Si le Canada a subi un véritable camouflet hier, en ne réussissant pas à obtenir un siège au Conseil de sécurité de l'ONU, sa performance économique pourrait nourrir son ego collectif meurtri et peut-être redorer le blason du gouvernement conservateur.

Si le Canada a subi un véritable camouflet hier, en ne réussissant pas à obtenir un siège au Conseil de sécurité de l'ONU, sa performance économique pourrait nourrir son ego collectif meurtri et peut-être redorer le blason du gouvernement conservateur.

Ce que le ministre canadien des Finances, Jim Flaherty, a décrit hier en présentant sa «Mise à jour des projections économiques et financières», c'est un véritable success-story canadien, dans sa résilience pendant la crise et dans sa capacité de rebondir l'année qui a suivi.

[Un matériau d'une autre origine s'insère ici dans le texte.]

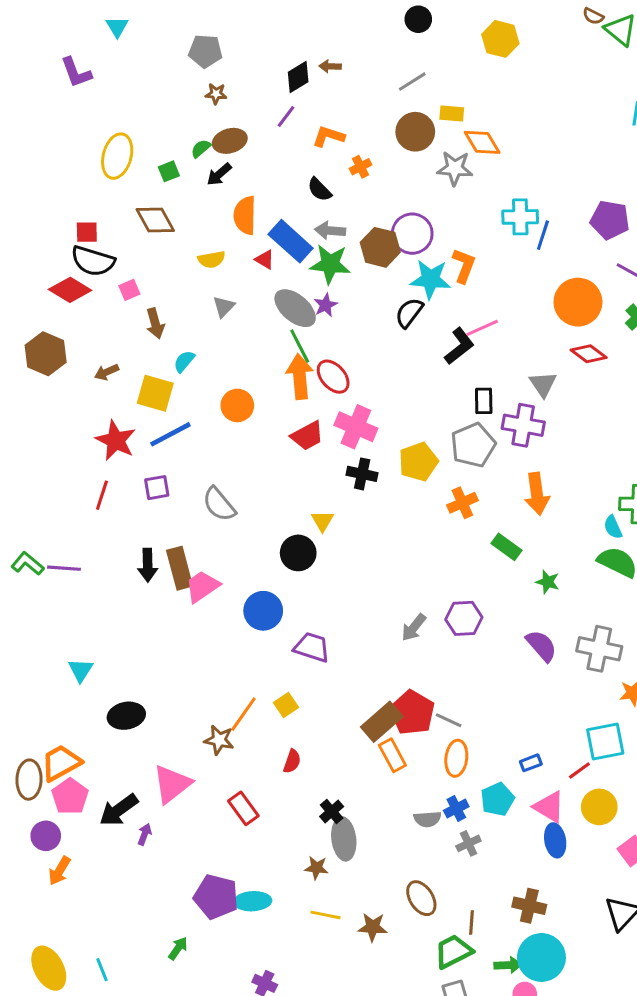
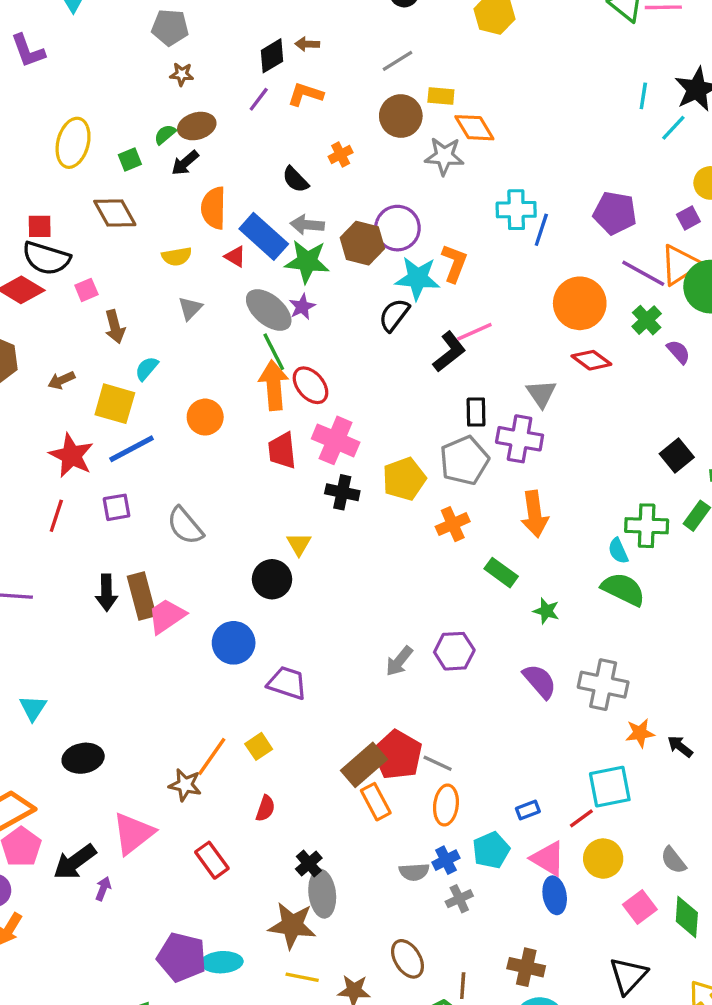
orange L-shape: (329, 136) -> (305, 94), moved
red trapezoid: (307, 436) -> (282, 450), turned 112
brown star: (316, 868) -> (292, 925), size x1.8

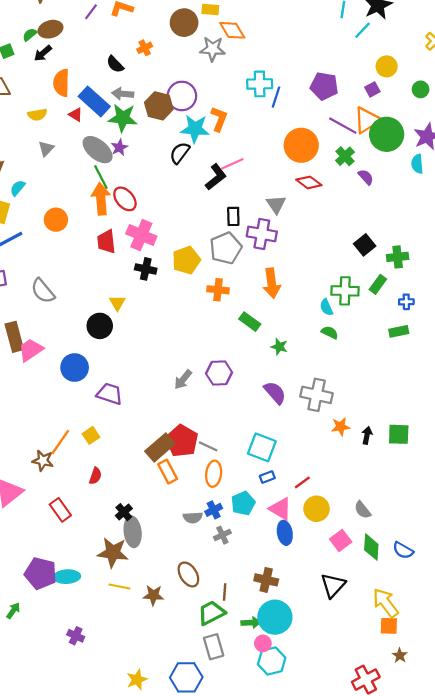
orange cross: (453, 524) -> (218, 290), turned 30
green semicircle: (623, 589) -> (330, 332), size x0.6
black arrow: (680, 746) -> (367, 435), turned 63
cyan square: (610, 787) -> (262, 447), moved, turned 32

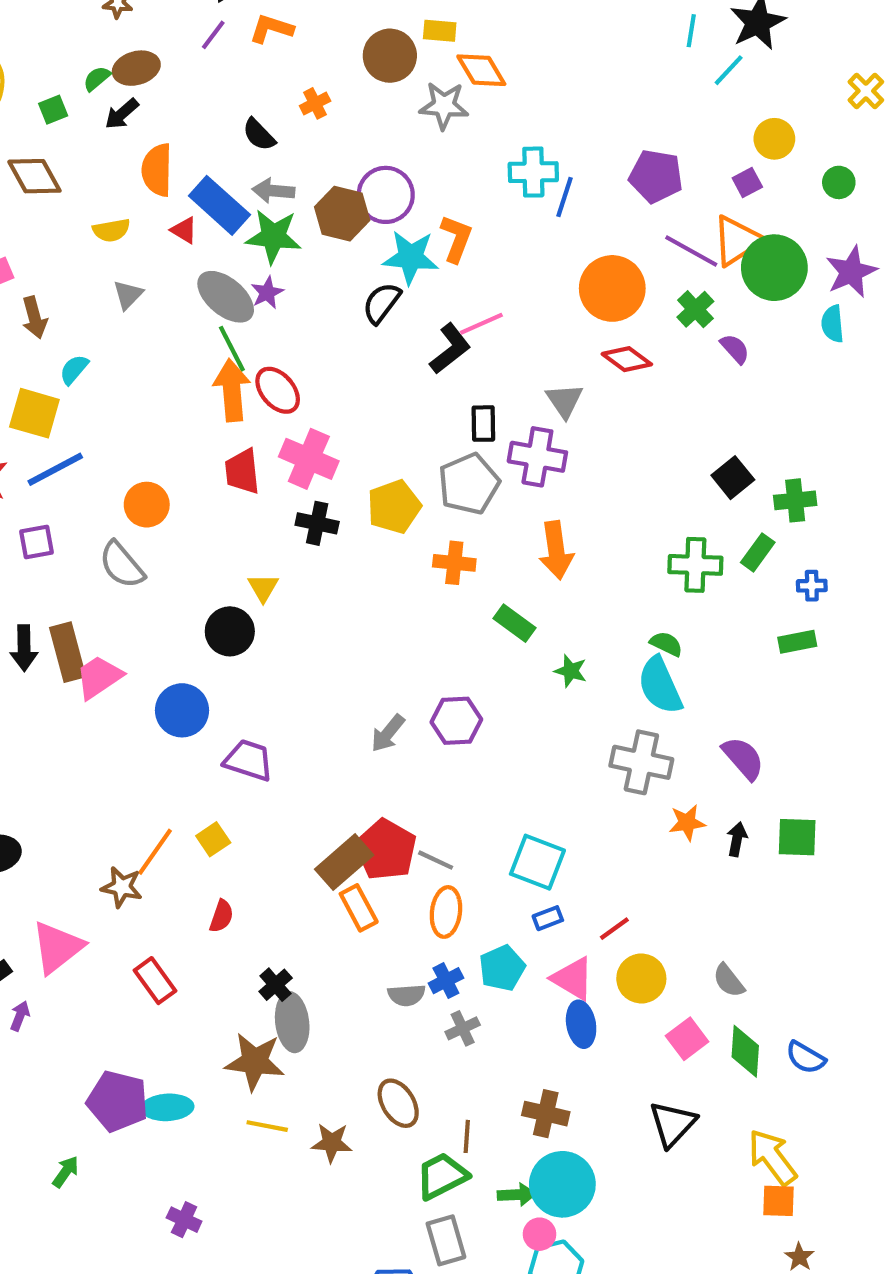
orange circle: (56, 220) -> (147, 505), moved
cyan semicircle: (326, 307) -> (660, 685), moved, size x1.8
purple semicircle: (275, 393) -> (743, 758), moved

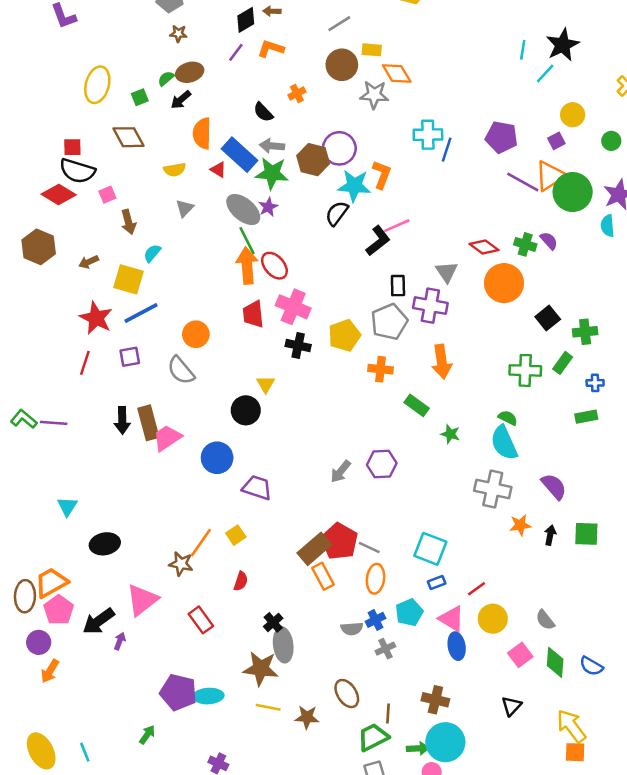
orange circle: (612, 288) -> (504, 283), moved
green cross: (695, 309) -> (525, 244), moved, turned -30
black triangle: (673, 1124) -> (511, 706), size x0.7

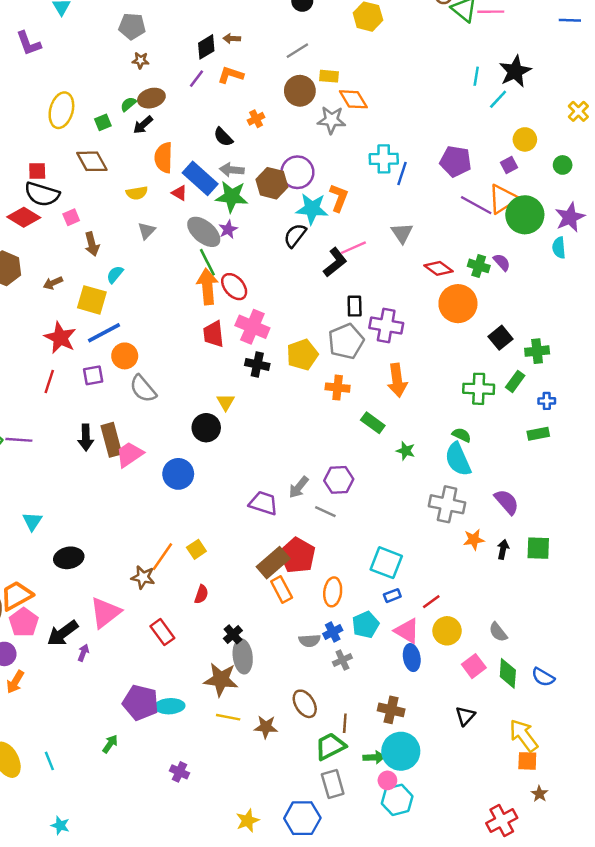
gray triangle: (447, 272) -> (402, 233), moved
orange circle: (196, 334) -> (125, 356), moved
purple trapezoid: (257, 488) -> (263, 503), moved
gray line: (369, 548) -> (325, 512), moved

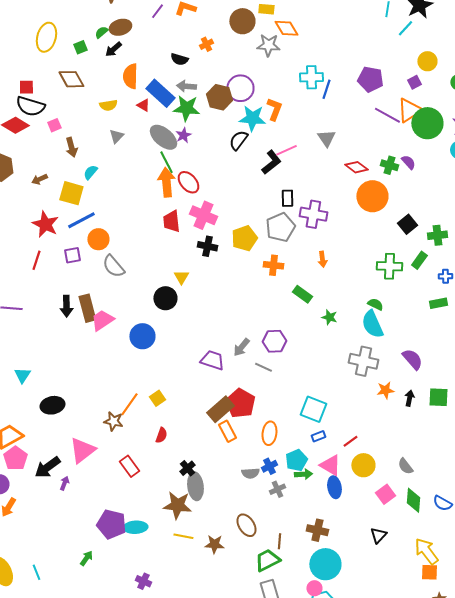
black semicircle: (223, 137) -> (179, 59), turned -30
orange arrow: (397, 380) -> (322, 259), size x0.6
green arrow: (374, 757) -> (303, 474), moved

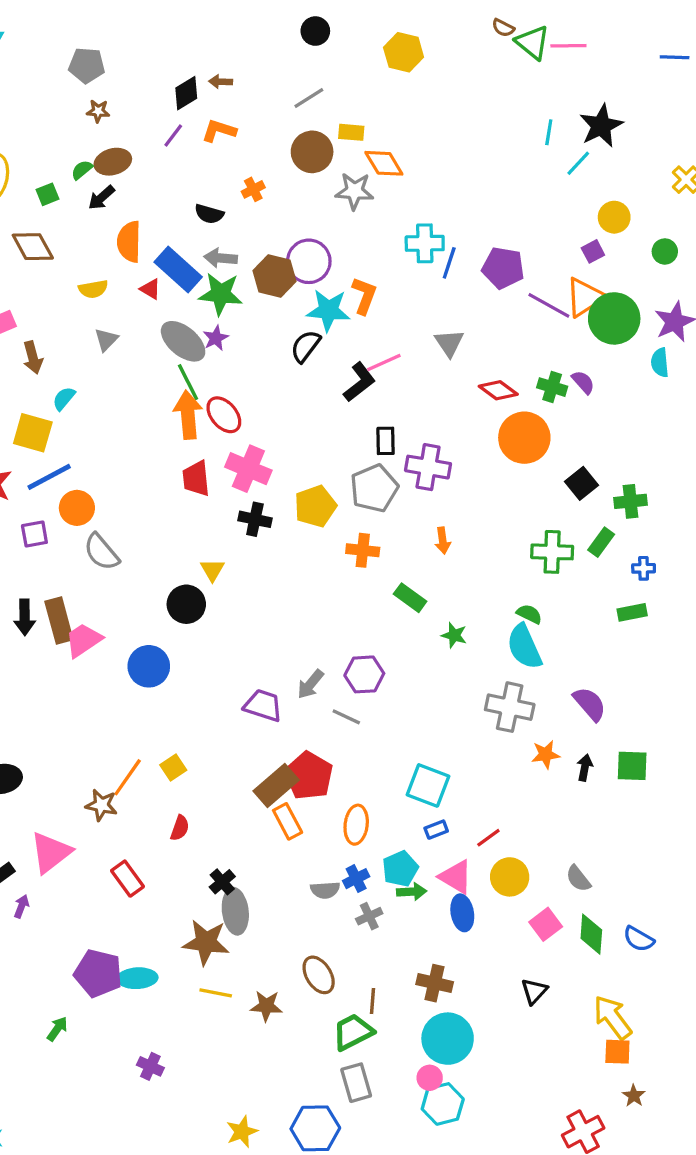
purple pentagon: (370, 79) -> (503, 268), moved

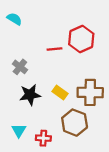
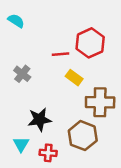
yellow rectangle: (60, 92) -> (74, 78), moved
black star: (30, 95) -> (40, 120), moved

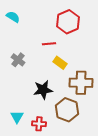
red hexagon: (90, 43) -> (68, 22), moved
black star: (40, 120) -> (43, 90), moved

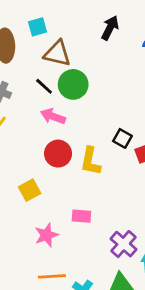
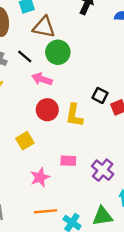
black line: (44, 86) -> (25, 57), moved
purple cross: (124, 244) -> (103, 170), moved

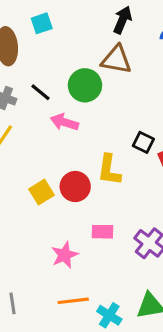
brown triangle: (44, 27) -> (116, 60), moved
red circle: (47, 110) -> (75, 187), moved
yellow square: (25, 141) -> (41, 192), moved

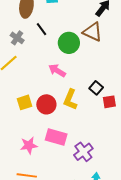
black line: (40, 92) -> (41, 29), moved
pink arrow: (64, 122) -> (57, 71), moved
pink rectangle: (102, 232) -> (56, 137), size x1.5

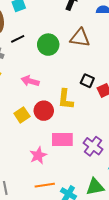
black line: (41, 29) -> (18, 39), turned -64
brown triangle: (93, 32) -> (80, 38), moved
pink arrow: (57, 71) -> (30, 81), moved

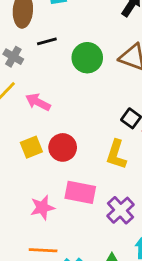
pink arrow: (30, 81) -> (38, 102), moved
yellow L-shape: (66, 99) -> (116, 155), moved

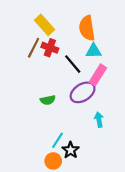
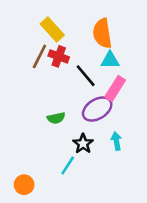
black star: (71, 150) -> (83, 144), moved
orange circle: (53, 161) -> (24, 185), moved

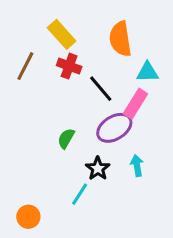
brown line: (39, 56) -> (25, 66), moved
cyan triangle: (110, 60) -> (147, 72), moved
green semicircle: (56, 118) -> (66, 138), turned 132

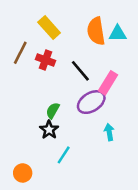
red cross: (69, 66) -> (45, 60), moved
cyan triangle: (147, 72) -> (118, 34), moved
black star: (98, 169) -> (49, 130), moved

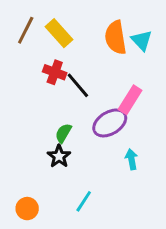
cyan triangle: (118, 34) -> (142, 40), turned 48
brown line: (20, 53) -> (26, 30), moved
black line: (80, 71) -> (78, 85), moved
cyan line: (64, 155) -> (84, 201), moved

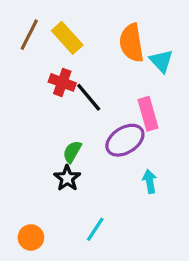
cyan triangle: (142, 40) -> (161, 61), moved
pink rectangle: (130, 100) -> (148, 114), turned -48

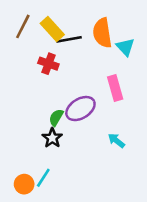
black line: (89, 97) -> (69, 39), moved, turned -60
purple ellipse: (125, 140) -> (80, 109), moved
cyan arrow: (150, 181) -> (116, 141), turned -42
cyan line: (95, 229) -> (43, 178), moved

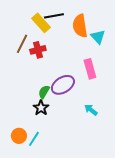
brown line: (23, 26) -> (22, 44), moved
black line: (69, 39) -> (54, 16), moved
red cross: (48, 64) -> (38, 50), turned -35
orange circle: (24, 184) -> (19, 136), moved

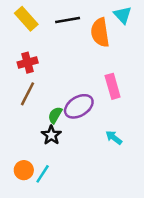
yellow rectangle: (41, 23) -> (26, 19), moved
cyan triangle: (98, 37) -> (123, 15), moved
brown line: (22, 44) -> (28, 94), moved
red cross: (38, 50) -> (28, 63), moved

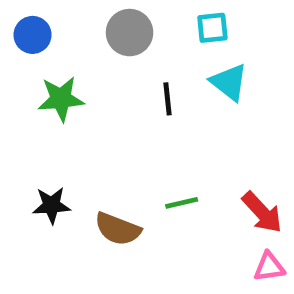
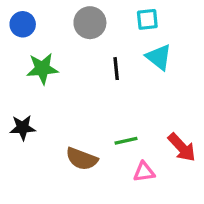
black star: (51, 205) -> (23, 128), moved
pink triangle: (269, 267) -> (144, 172), moved

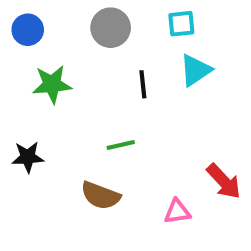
cyan triangle: (159, 57) -> (196, 70), turned 48
green line: (126, 141) -> (121, 145), moved

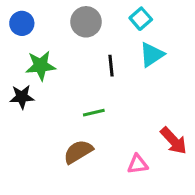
cyan square: (181, 24) -> (141, 19), turned -35
black star: (28, 157) -> (22, 97), moved
brown semicircle: (100, 196) -> (78, 152), turned 128

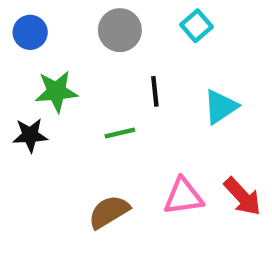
cyan triangle: (152, 55) -> (221, 107), moved
green line: (94, 113) -> (120, 133), moved
pink triangle: (138, 164) -> (183, 196), moved, size x1.4

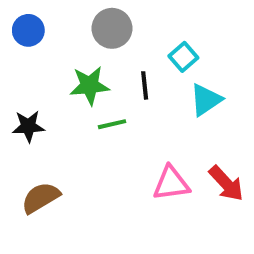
cyan square: (196, 26) -> (183, 57), moved
green star: (56, 91) -> (90, 85), moved
brown semicircle: (109, 212) -> (41, 198), moved

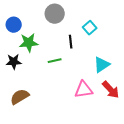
blue circle: (28, 30) -> (14, 25), moved
green star: (90, 85) -> (29, 43), moved
cyan triangle: (206, 100) -> (102, 65), moved

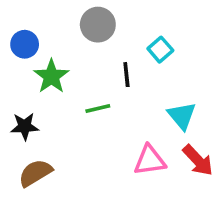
green star: (29, 43) -> (51, 76), turned -30
black star: (14, 62) -> (25, 126), moved
cyan triangle: (102, 65) -> (182, 116), turned -36

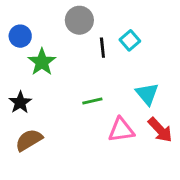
black line: (126, 75) -> (102, 48), moved
green line: (98, 109) -> (92, 101), moved
black star: (25, 126) -> (20, 102), turned -30

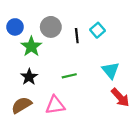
gray circle: (79, 20) -> (51, 27), moved
black star: (20, 102) -> (29, 77), moved
pink triangle: (121, 130) -> (55, 105), moved

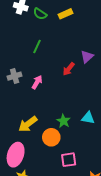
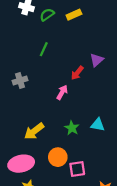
green semicircle: (40, 14) -> (47, 15), turned 112
pink arrow: (37, 82) -> (62, 92), moved
orange circle: (51, 137) -> (58, 157), moved
pink ellipse: (16, 155) -> (21, 164), turned 60

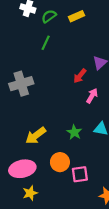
green line: (44, 49) -> (46, 43), moved
gray cross: (20, 80) -> (21, 84), size x1.5
pink arrow: (62, 92) -> (92, 96), moved

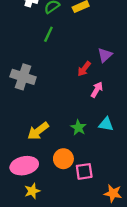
gray cross: (21, 84) -> (23, 77), turned 35

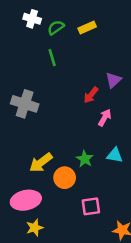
green line: (48, 34) -> (52, 58), turned -42
orange circle: (63, 159) -> (65, 178), moved

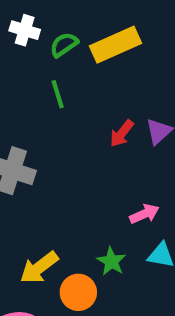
yellow rectangle: (87, 28) -> (115, 45), size x1.6
red arrow: (91, 95) -> (122, 133), moved
pink arrow: (105, 118) -> (144, 214), moved, turned 36

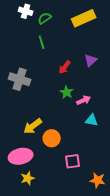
yellow rectangle: (115, 45) -> (84, 18), moved
red arrow: (122, 133) -> (65, 67), moved
green star: (111, 261) -> (67, 92), moved

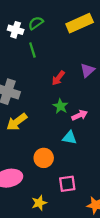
white cross: (26, 11) -> (16, 30), moved
cyan triangle: (92, 120) -> (69, 138), moved
yellow arrow: (33, 126) -> (17, 122), moved
yellow star: (28, 178) -> (39, 203), moved

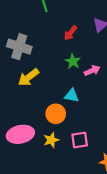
cyan triangle: (69, 138) -> (72, 96), moved
yellow star: (39, 203) -> (51, 140), moved

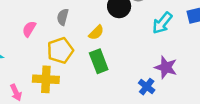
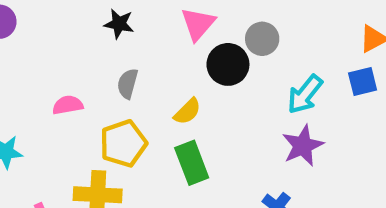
pink semicircle: (29, 29) -> (68, 105), turned 49
purple star: (166, 67) -> (303, 146), moved, turned 30

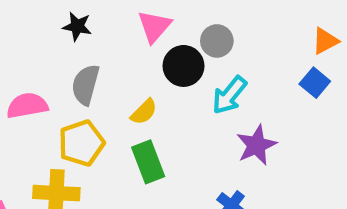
blue square: (363, 82) -> (315, 83), turned -36
gray semicircle: (128, 84) -> (86, 85), size x1.4
cyan arrow: (305, 94) -> (229, 95), moved
pink semicircle: (68, 105) -> (27, 106), size x1.4

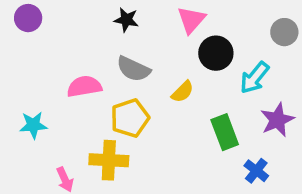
gray circle: (217, 41) -> (284, 32), moved
gray semicircle: (86, 85) -> (133, 69), turned -80
green rectangle: (148, 162) -> (225, 132), moved

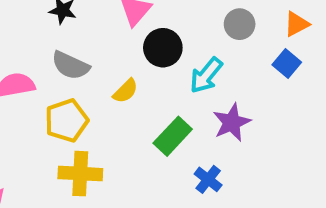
green rectangle: (225, 132) -> (173, 136), turned 64
yellow cross: (109, 160) -> (80, 174), moved

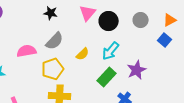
black circle: (163, 48) -> (109, 21), moved
gray semicircle: (70, 65) -> (55, 41), turned -72
cyan arrow: (206, 75) -> (111, 51), moved

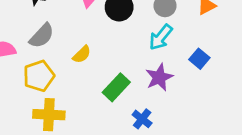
blue square: (165, 40) -> (199, 59), moved
cyan arrow: (111, 51) -> (161, 37), moved

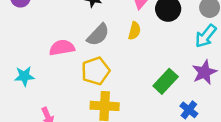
yellow semicircle: (82, 54) -> (134, 31), moved, turned -30

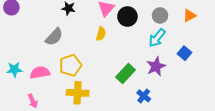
gray semicircle: (98, 35) -> (54, 37), moved
pink semicircle: (62, 48) -> (40, 73), moved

Ce succès, on a pu le mesurer vendredi dernier avec la publication des données sur l'emploi pour septembre. Pendant que les États-Unis perdent toujours des emplois, le Canada a entièrement récupéré les 418 000 emplois perdus pendant la récession. C'est un cas unique au sein des pays du G7. Il est également le seul à avoir presque retrouvé le niveau de PIB d'avant la crise.

Ce succès est relatif en ce sens que ces progrès sont essentiellement du rattrapage. Il est également fragile parce que de nombreuses menaces pèsent encore sur l'économie mondiale et donc sur la nôtre, notamment la fragilité de la reprise américaine. Mais le succès est réel.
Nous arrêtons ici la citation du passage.